- **Your assignment**
Could you please transcribe the data exactly, without the pictures?

- **Exercise materials**

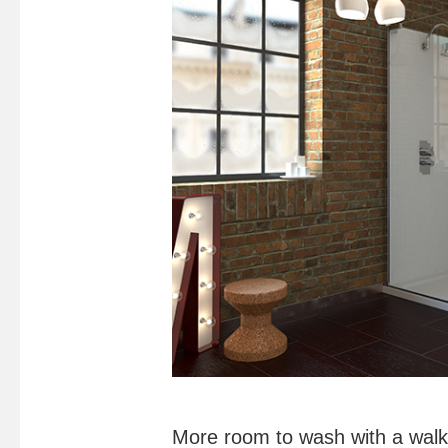
More room to wash with a walk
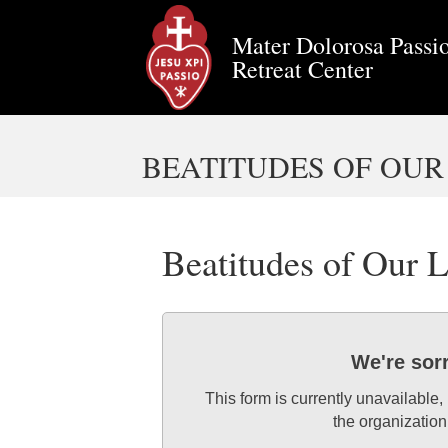
Mater Dolorosa Passio
Retreat Center
BEATITUDES OF OUR
Beatitudes of Our
We're sor
This form is currently unavailable,
the organization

- **Solution for this exercise**
More room to wash with a walk
Mater Dolorosa Passio
Retreat Center
BEATITUDES OF OUR
Beatitudes of Our
We're sor
This form is currently unavailable,
the organization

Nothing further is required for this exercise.